Trump posted on his Twitter hours after the news about his meeting with North Korea's Kim. "Kim Jong Un talked about denuclearization with the South Korean representatives, not just a freeze. Also, no missile testing by North Korea during this period of time. Great progress being made but sanctions will remain until an agreement is reached. Meeting being planned!" he wrote.
South Korea's National Security Office head Chung Eui-yong, center, makes an announcement about North Korea and the Trump administration outside the West Wing at the White House in Washington on March 8. © Reuters
South Korea's Ministry of Unification said on Friday that it hopes the planned meeting will become "an important turning point for the Korean Peninsula to achieve denuclearization and solidify strong peace." It also vowed that South Korea will continue working closely with the U.S.
Some experts are critical about the move, however.

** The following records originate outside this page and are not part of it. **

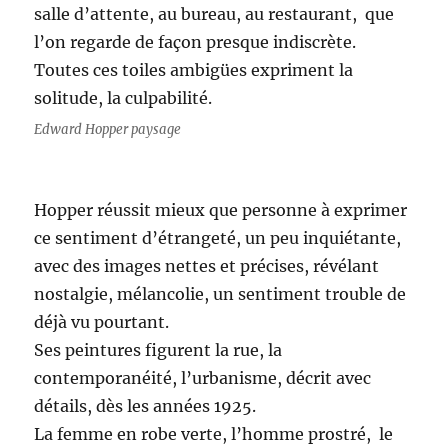
salle d’attente, au bureau, au restaurant, que
l’on regarde de façon presque indiscrète.
Toutes ces toiles ambigües expriment la
solitude, la culpabilité.
Edward Hopper paysage
Hopper réussit mieux que personne à exprimer
ce sentiment d’étrangeté, un peu inquiétante,
avec des images nettes et précises, révélant
nostalgie, mélancolie, un sentiment trouble de
déjà vu pourtant.
Ses peintures figurent la rue, la
contemporanéité, l’urbanisme, décrit avec
détails, dès les années 1925.
La femme en robe verte, l’homme prostré, le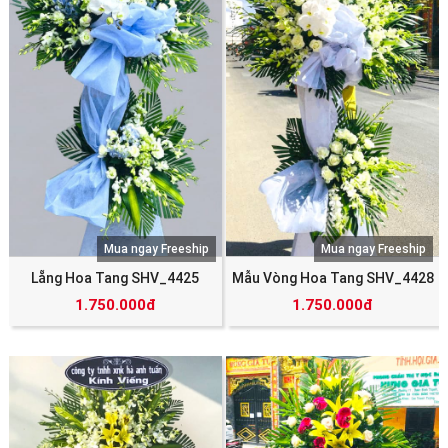
Mua ngay Freeship
Mua ngay Freeship
Lẵng Hoa Tang SHV_4425
Mẫu Vòng Hoa Tang SHV_4428
1.750.000đ
1.750.000đ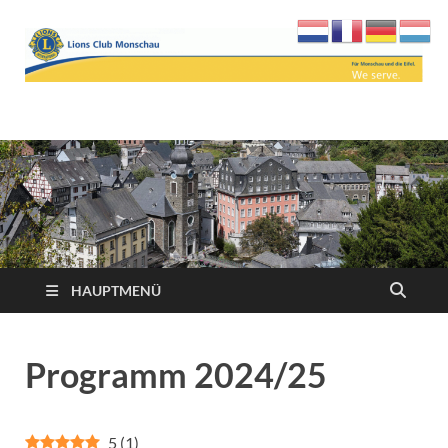
Lions Club Monschau
We serve
HAUPTMENÜ
Programm 2024/25
5
(
1
)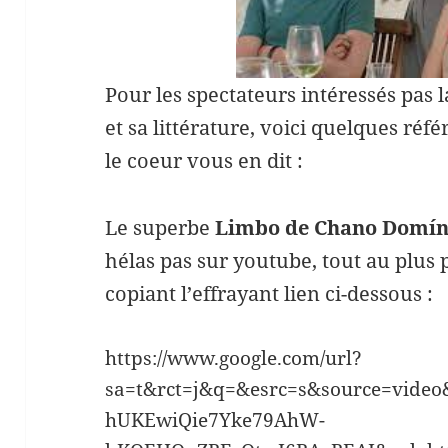
Pour les spectateurs intéressés pas
et sa littérature, voici quelques réfé
le coeur vous en dit :
Le superbe
Limbo de Chano Domí
hélas pas sur youtube, tout au plus
copiant l’effrayant lien ci-dessous :
https://www.google.com/url?
sa=t&rct=j&q=&esrc=s&source=vide
hUKEwiQie7Yke79AhW-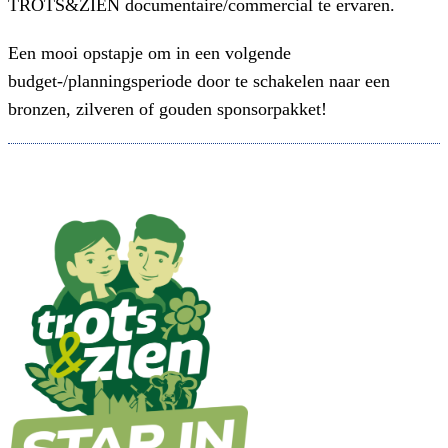
TROTS&ZIEN documentaire/commercial te ervaren.
Een mooi opstapje om in een volgende
budget-/planningsperiode door te schakelen naar een
bronzen, zilveren of gouden sponsorpakket!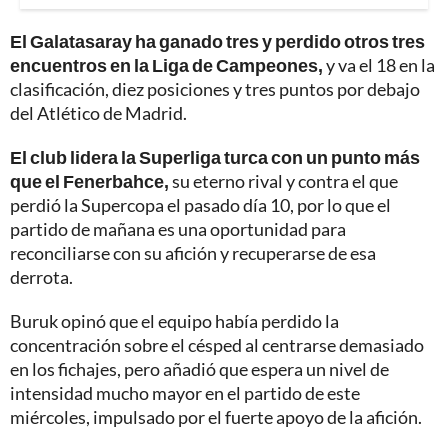
El Galatasaray ha ganado tres y perdido otros tres
encuentros en la Liga de Campeones,
y va el 18 en la
clasificación, diez posiciones y tres puntos por debajo
del Atlético de Madrid.
El club lidera la Superliga turca con un punto más
que el Fenerbahce,
su eterno rival y contra el que
perdió la Supercopa el pasado día 10, por lo que el
partido de mañana es una oportunidad para
reconciliarse con su afición y recuperarse de esa
derrota.
Buruk opinó que el equipo había perdido la
concentración sobre el césped al centrarse demasiado
en los fichajes, pero añadió que espera un nivel de
intensidad mucho mayor en el partido de este
miércoles, impulsado por el fuerte apoyo de la afición.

"Trump's decision to meet with Kim is a major strategic gamble that will not lead to North Korea's denuclearization," the Eurasia Group said in a research note. "Instead, it will enhance the stature and legitimacy of Kim's regime, give him more time to develop his nuclear weapons arsenal, and enable him to more effectively seek sanctions relief."

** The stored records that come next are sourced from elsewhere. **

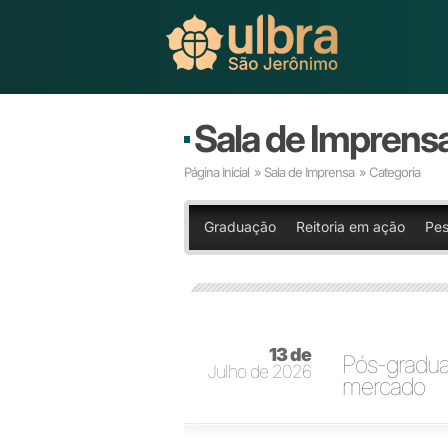
Sala de Imprens
Página Inicial
»
Sala de Imprensa
» Categoria
Graduação
Reitoria em ação
Pes
13 de
Pós-gradua
Julho de 2026
mercado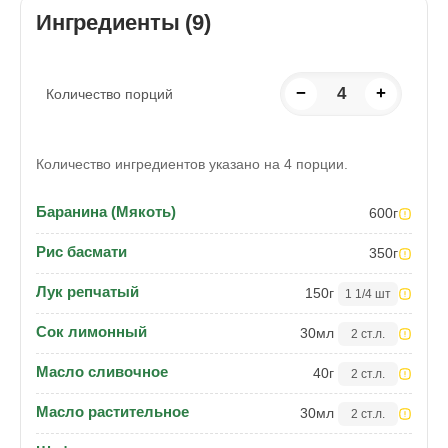
Ингредиенты (9)
−
4
+
Количество порций
Количество ингредиентов указано на 4 порции.
Баранина (Мякоть)
600
г
Рис басмати
350
г
Лук репчатый
150
г
1 1/4 шт
Сок лимонный
30
мл
2 ст.л.
Масло сливочное
40
г
2 ст.л.
Масло растительное
30
мл
2 ст.л.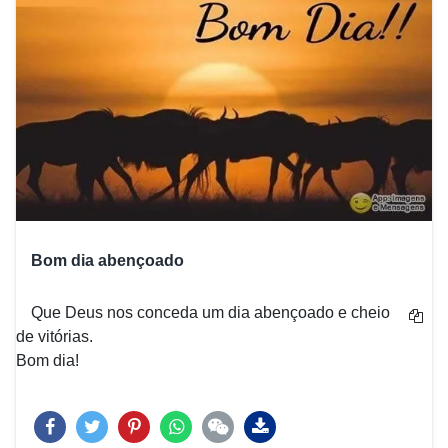
Bom dia abençoado
Que Deus nos conceda um dia abençoado e cheio
de vitórias.
Bom dia!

The political risk consultancy also noted that the summit essentially provides Kim equal status with the U.S. president and strengthens his bid to have North Korea be recognized as a de facto nuclear power.

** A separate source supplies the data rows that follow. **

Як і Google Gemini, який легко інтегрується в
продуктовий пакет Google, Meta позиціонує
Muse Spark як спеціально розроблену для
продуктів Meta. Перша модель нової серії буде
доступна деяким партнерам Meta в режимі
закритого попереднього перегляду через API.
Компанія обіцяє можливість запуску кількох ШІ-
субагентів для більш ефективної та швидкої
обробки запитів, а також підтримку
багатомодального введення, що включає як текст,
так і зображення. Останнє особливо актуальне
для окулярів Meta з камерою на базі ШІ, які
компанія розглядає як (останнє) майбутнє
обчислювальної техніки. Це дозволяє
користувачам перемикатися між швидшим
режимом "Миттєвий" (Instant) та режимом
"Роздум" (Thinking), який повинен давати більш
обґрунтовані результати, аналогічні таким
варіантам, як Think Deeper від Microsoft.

The announcement of the meeting was kept top secret and hidden from U.S. allies, and even within the U.S. government. It is understood that only a handful of people at the core of the Trump administration knew about the matter. Prior to the announcement, Trump made a rare appearance in the press conference room of the White House and hinted that there would be big news regarding North Korea soon.
Asian markets reacted to the news Friday morning. The South Korean won strengthened against the U.S. dollar on Friday morning on expectations that easing tensions between the U.S. and North Korea will positively impact the South Korean economy. The won is trading at around 1,069 to the dollar, up from around 1,073-1,075 in Thursday afternoon trading in New York.
In stock markets, South Korea's benchmark Kospi index also jumped to over 2,474 on Friday morning, rising by over 1.6% from Thursday's close.
In Japan, the benchmark Nikkei Stock Average opened higher on Friday and extended gains after the news broke on the U.S. and North Korean leaders' meeting, at one point rising by more than 500 points from Thursday's close to around 21,850 before falling later in the morning.
Masahiro Ichikawa, senior strategist at Mitsui Sumitomo Asset Management, called the meeting between Trump and Kim "an unexpected move." He added, "Another missile launch or nuclear test by North Korea before the meeting has become unlikely, which reduces geopolitical risks for the Japanese market for now."
Tomomi Kikuchi, Nikkei staff writer in Tokyo, contributed to this report.